*** DATASET ***

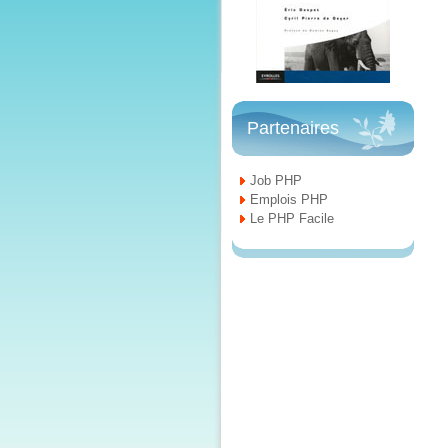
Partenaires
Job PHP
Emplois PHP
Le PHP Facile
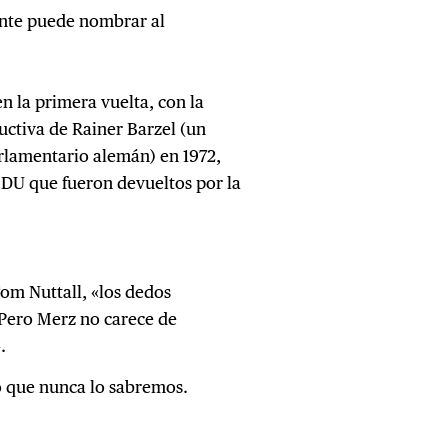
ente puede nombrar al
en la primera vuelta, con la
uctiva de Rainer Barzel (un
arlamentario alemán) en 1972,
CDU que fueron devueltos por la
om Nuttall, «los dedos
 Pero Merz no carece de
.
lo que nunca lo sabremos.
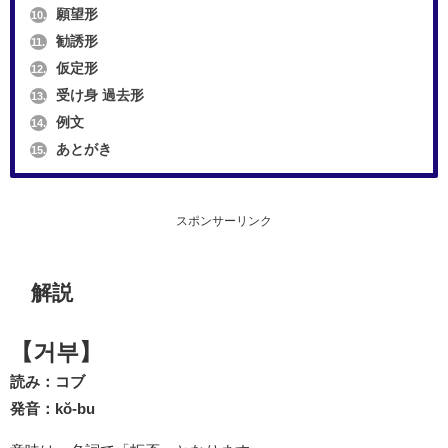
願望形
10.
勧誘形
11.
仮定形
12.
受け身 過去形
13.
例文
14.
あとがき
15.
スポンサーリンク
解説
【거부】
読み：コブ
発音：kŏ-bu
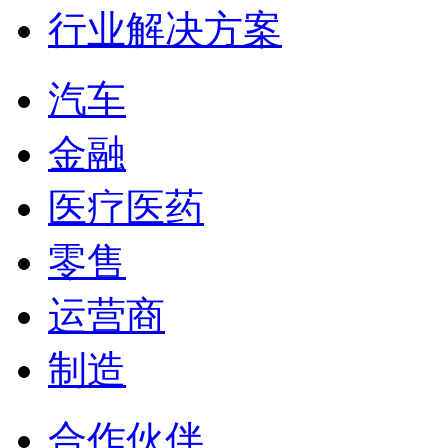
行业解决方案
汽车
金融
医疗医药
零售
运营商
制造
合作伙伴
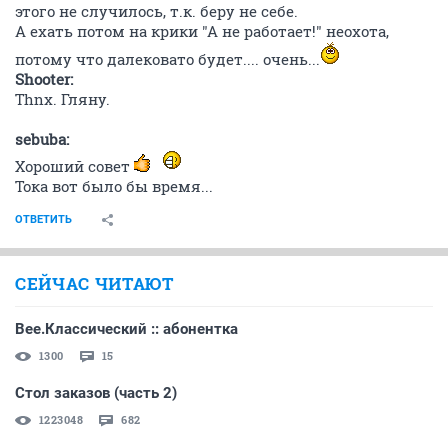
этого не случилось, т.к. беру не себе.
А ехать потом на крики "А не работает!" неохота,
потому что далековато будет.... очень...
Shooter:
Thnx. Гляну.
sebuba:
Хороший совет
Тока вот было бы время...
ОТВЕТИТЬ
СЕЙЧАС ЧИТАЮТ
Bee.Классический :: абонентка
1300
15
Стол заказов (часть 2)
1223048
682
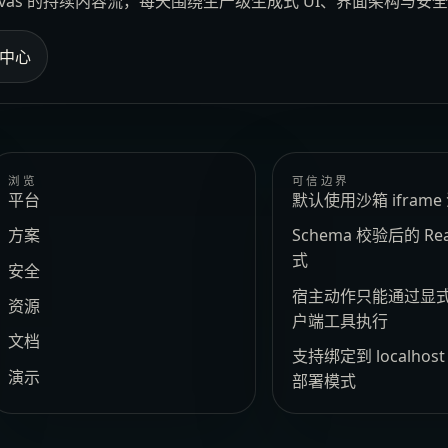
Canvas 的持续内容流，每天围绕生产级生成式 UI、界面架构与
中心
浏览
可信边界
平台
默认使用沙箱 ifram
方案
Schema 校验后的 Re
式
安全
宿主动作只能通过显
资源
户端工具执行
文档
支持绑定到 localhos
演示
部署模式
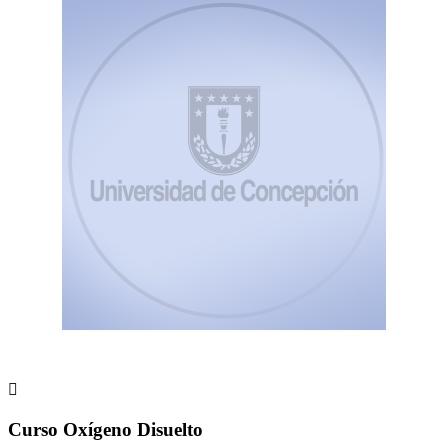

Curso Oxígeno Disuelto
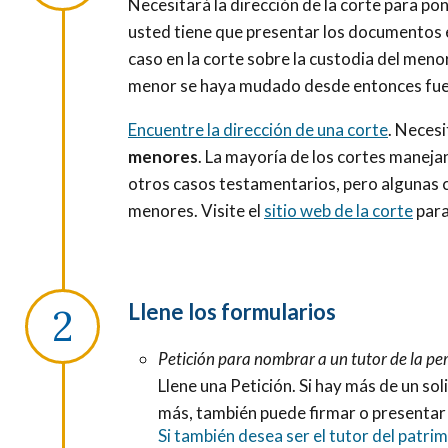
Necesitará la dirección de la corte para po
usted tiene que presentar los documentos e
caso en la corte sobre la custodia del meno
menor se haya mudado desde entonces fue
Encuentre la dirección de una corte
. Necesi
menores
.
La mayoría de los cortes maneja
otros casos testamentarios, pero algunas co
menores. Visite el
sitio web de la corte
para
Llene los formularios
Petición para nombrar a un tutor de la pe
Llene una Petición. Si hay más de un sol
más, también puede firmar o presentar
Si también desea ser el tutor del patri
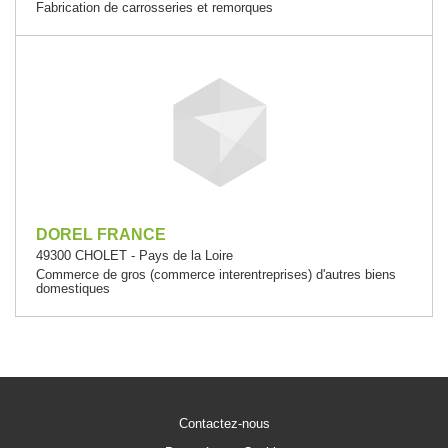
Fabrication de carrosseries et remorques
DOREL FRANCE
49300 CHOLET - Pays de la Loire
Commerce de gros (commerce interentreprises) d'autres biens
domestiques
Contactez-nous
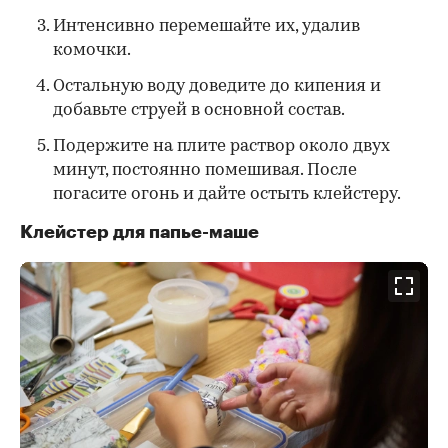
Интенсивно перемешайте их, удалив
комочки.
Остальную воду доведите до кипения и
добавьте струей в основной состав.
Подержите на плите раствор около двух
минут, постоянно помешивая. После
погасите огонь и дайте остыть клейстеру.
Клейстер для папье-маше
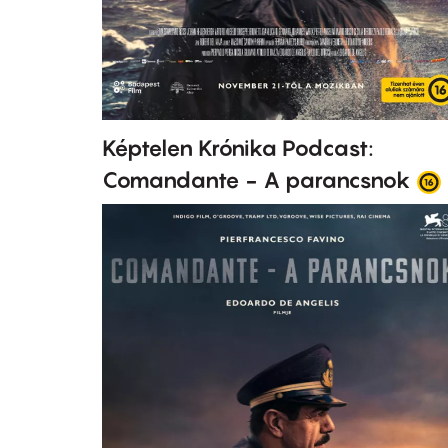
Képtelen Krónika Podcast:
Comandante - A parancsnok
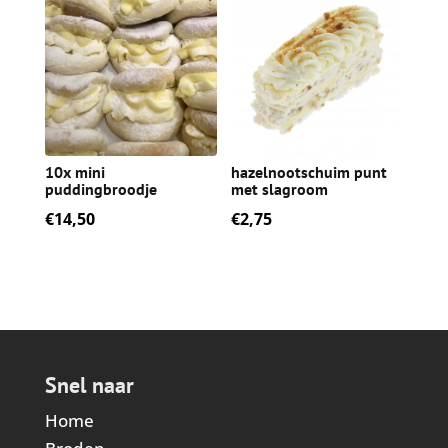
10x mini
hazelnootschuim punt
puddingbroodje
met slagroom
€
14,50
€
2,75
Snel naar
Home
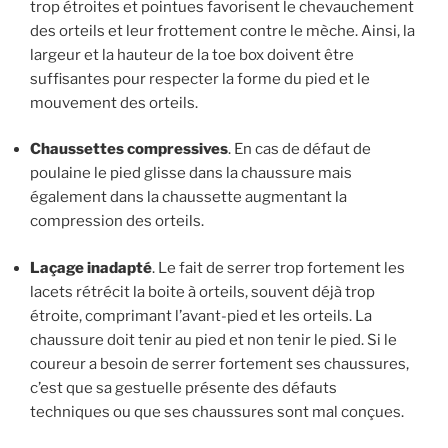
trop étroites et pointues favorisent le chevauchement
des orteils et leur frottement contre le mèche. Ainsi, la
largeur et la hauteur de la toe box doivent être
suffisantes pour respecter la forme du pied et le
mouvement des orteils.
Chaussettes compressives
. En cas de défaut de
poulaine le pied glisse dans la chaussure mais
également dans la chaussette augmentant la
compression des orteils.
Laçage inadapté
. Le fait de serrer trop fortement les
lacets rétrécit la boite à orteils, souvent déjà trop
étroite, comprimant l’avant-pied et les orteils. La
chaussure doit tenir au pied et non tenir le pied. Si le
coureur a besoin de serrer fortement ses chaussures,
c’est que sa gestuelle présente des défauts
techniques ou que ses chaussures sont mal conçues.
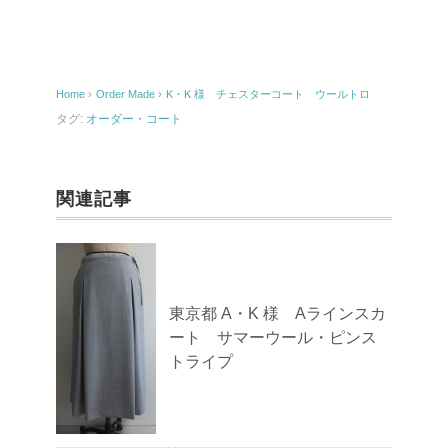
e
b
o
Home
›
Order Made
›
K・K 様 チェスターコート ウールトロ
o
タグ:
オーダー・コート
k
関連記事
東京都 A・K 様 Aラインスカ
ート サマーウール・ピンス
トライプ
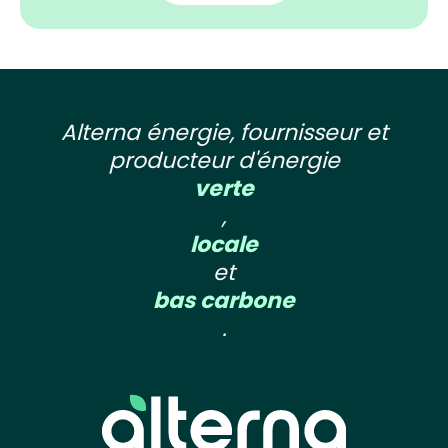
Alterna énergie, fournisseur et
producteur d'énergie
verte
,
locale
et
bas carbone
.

***

* ASSIGNMENT *
All lines from the one containing "producteur d'énergie" through the final line of the records above are to be set down exactly, and no other line is to appear.

* YOUR RESPONSE *
producteur d'énergie
verte
,
locale
et
bas carbone
.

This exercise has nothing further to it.